If Dante Alighieri wrote his seminal divine comedy today, driving for Uber would almost certainly feature as one of the nine rings. As of 2019, Uber has roughly 110 million users worldwide. Sixty-nine percent market share in the US for ride-sharing and a 25% market share for food delivery. Knowing a few drivers that operate out of New York City leads me to believe that the occupation isn’t for the faint of heart.
Employee reviews are conducted by the customers (the majority of which are intoxicated), 74% of drivers make considerably less than minimum wage and according to a new eye-opening report co-authored by John List, a decorated economist from The University of Chicago. While the average rider only tips on 16% of their transactions, 60% of rideshare customers never tip, and only 1% of these always tip.
“Our field experiment generates data from more than 40 million trips, allowing an exploration of social preferences in the ride-sharing market using big data,” the authors wrote in the report. “Combining experimental and natural variation in the data, we are able to establish tipping facts as well as provide insights into the underlying motives for tipping.”
Taken for a ride
Considering Uber tipping is done completely anonymously and after the service is complete, the fact that more than 15% of trips receive them is a marvel.
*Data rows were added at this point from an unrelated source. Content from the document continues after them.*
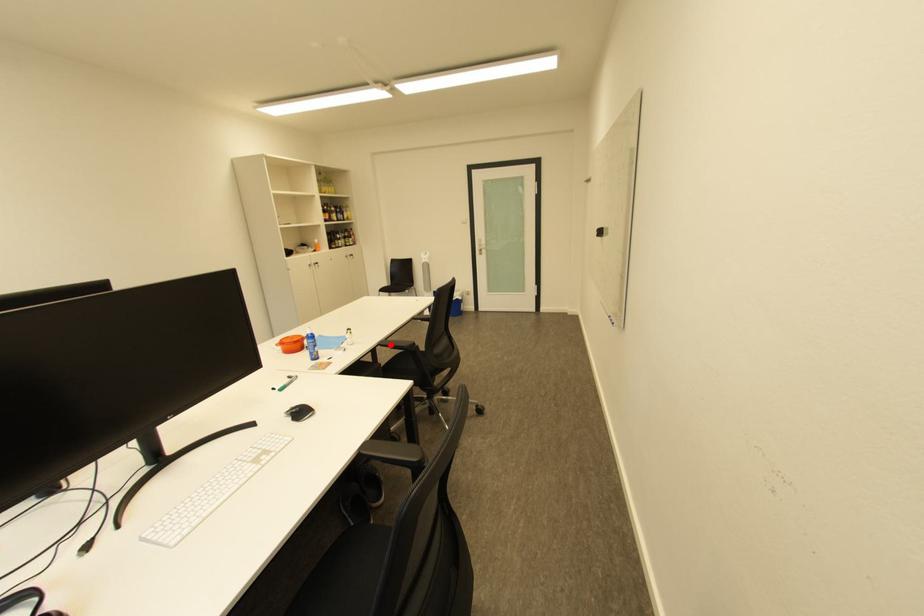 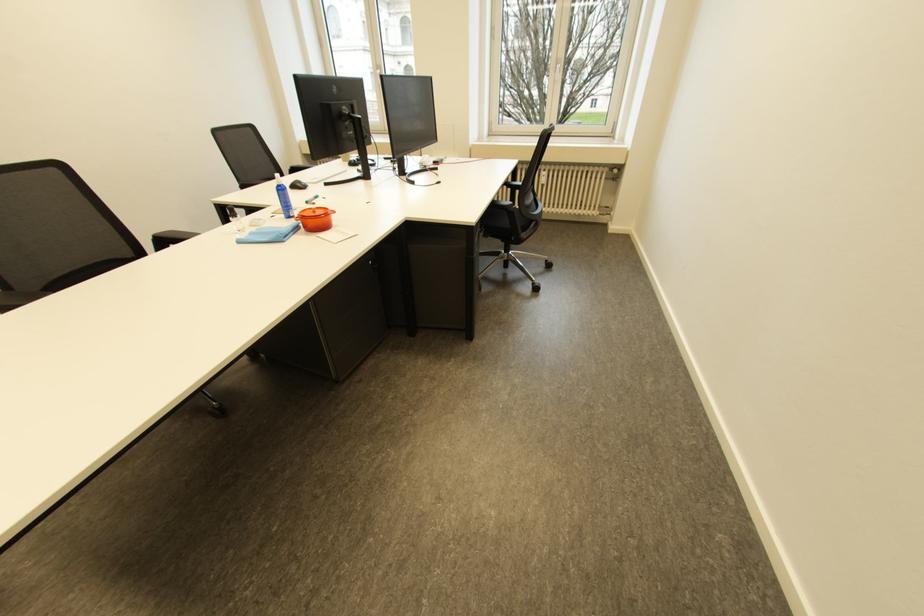 Question: I am providing you with two images of the same scene from different viewpoints. A red point is marked on the first image. At the location where the point appears in image 1, is it still visible in image 2?

Choices:
 (A) Yes
 (B) No

Answer: (B) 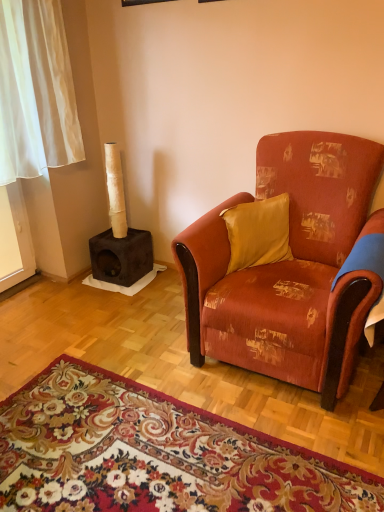 Question: Is dark brown suede cat tree at left at the back of textured orange fabric armchair at center?

Choices:
 (A) no
 (B) yes

Answer: (A)

Question: From a real-world perspective, is textured orange fabric armchair at center on dark brown suede cat tree at left?

Choices:
 (A) no
 (B) yes

Answer: (B)

Question: Could you tell me if textured orange fabric armchair at center is turned towards dark brown suede cat tree at left?

Choices:
 (A) yes
 (B) no

Answer: (B)

Question: From the image's perspective, is textured orange fabric armchair at center below dark brown suede cat tree at left?

Choices:
 (A) no
 (B) yes

Answer: (B)

Question: Is textured orange fabric armchair at center behind dark brown suede cat tree at left?

Choices:
 (A) no
 (B) yes

Answer: (A)

Question: Is satin yellow pillow at center inside the boundaries of dark brown suede cat tree at left, or outside?

Choices:
 (A) inside
 (B) outside

Answer: (B)

Question: Considering the positions of satin yellow pillow at center and dark brown suede cat tree at left in the image, is satin yellow pillow at center bigger or smaller than dark brown suede cat tree at left?

Choices:
 (A) big
 (B) small

Answer: (B)

Question: From the image's perspective, is satin yellow pillow at center above or below dark brown suede cat tree at left?

Choices:
 (A) below
 (B) above

Answer: (A)

Question: Considering their positions, is satin yellow pillow at center located in front of or behind dark brown suede cat tree at left?

Choices:
 (A) front
 (B) behind

Answer: (A)

Question: Considering the positions of satin yellow pillow at center and floral carpet at lower center in the image, is satin yellow pillow at center taller or shorter than floral carpet at lower center?

Choices:
 (A) short
 (B) tall

Answer: (B)

Question: Relative to floral carpet at lower center, is satin yellow pillow at center in front or behind?

Choices:
 (A) front
 (B) behind

Answer: (B)

Question: In terms of width, does satin yellow pillow at center look wider or thinner when compared to floral carpet at lower center?

Choices:
 (A) wide
 (B) thin

Answer: (B)

Question: From the image's perspective, is satin yellow pillow at center above or below floral carpet at lower center?

Choices:
 (A) below
 (B) above

Answer: (B)

Question: In terms of height, does dark brown suede cat tree at left look taller or shorter compared to satin yellow pillow at center?

Choices:
 (A) tall
 (B) short

Answer: (A)

Question: In terms of width, does dark brown suede cat tree at left look wider or thinner when compared to satin yellow pillow at center?

Choices:
 (A) wide
 (B) thin

Answer: (A) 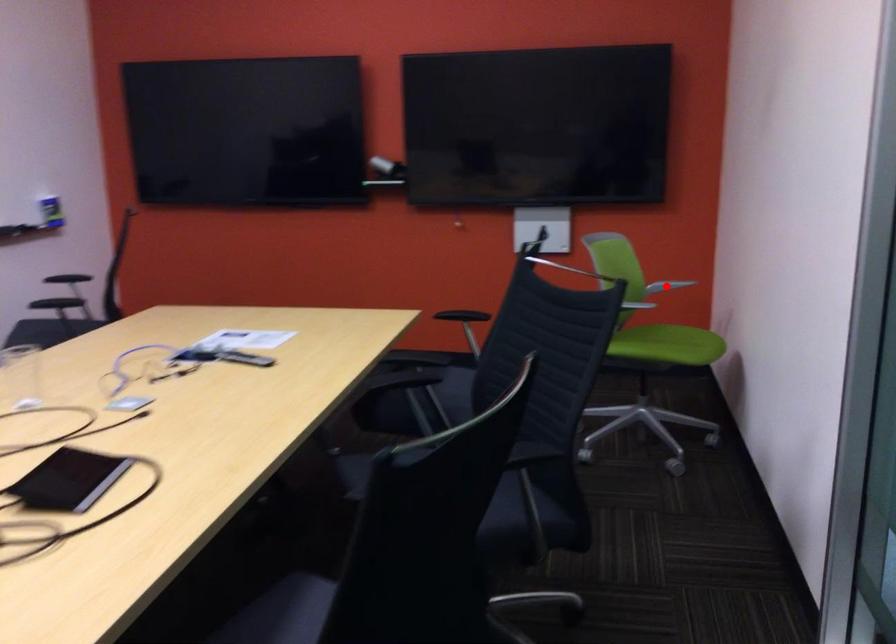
These numbers could be much better. Some factors that dictate who tips the most and how much made more sense than others. For instance, users with five-star ratings tipped twice as often as users with 4.75 ratings or lower, while tipping 14% more money. When drivers got matched up with the same customer twice, the rider typically tipped 27% more on the second trip compared to the first.
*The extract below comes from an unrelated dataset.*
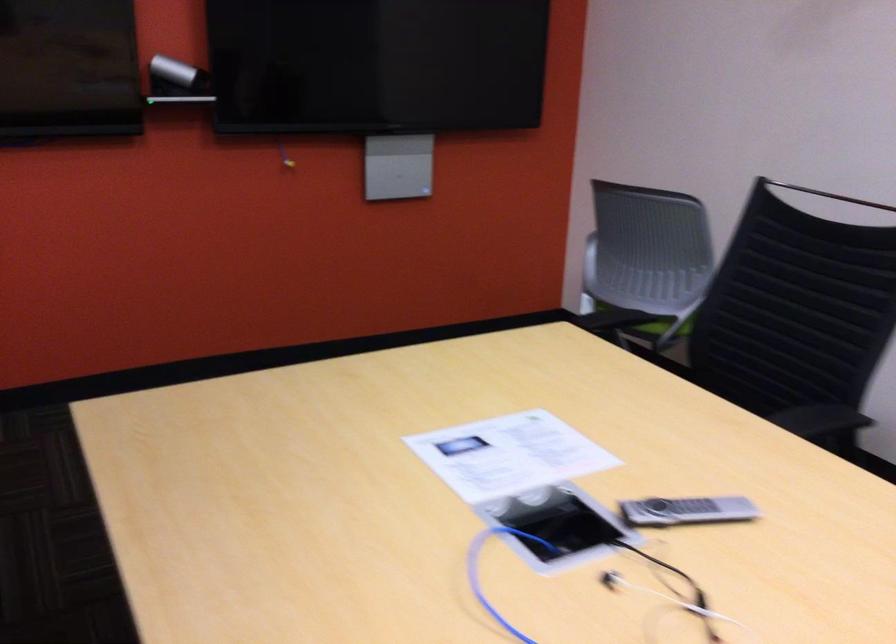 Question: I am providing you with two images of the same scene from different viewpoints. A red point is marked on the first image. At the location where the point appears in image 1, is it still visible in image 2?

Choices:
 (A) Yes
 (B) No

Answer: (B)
Men tended to tip on more trips than women (17% vs. 14.3%), though female drivers were tipped 10-12% more by both genders unless they were old. Female drivers above the age of 65 received no discernible tipping advantage compared to men of any age. For whatever reason, tips appeared to be highest between the hours of 3 and 5 a.m., and are also generally high on Fridays and Saturdays around 6 p.m. Of those that consistently tipped, the average amount was $3.11 or about 26% of their fare.
“Field experiments provide an empirical look at consumer behavior that wouldn’t be possible otherwise,” said List, who is the Kenneth C. Griffin Distinguished Service Professor of Economics at University of Chicago, who co-authored the study alongside Bharat Chandar, Uri Gneezy, and Ian Muir.
“In this case, we found clear differences in tipping behavior informed by environmental and demographic factors, such as gender, age, and race.”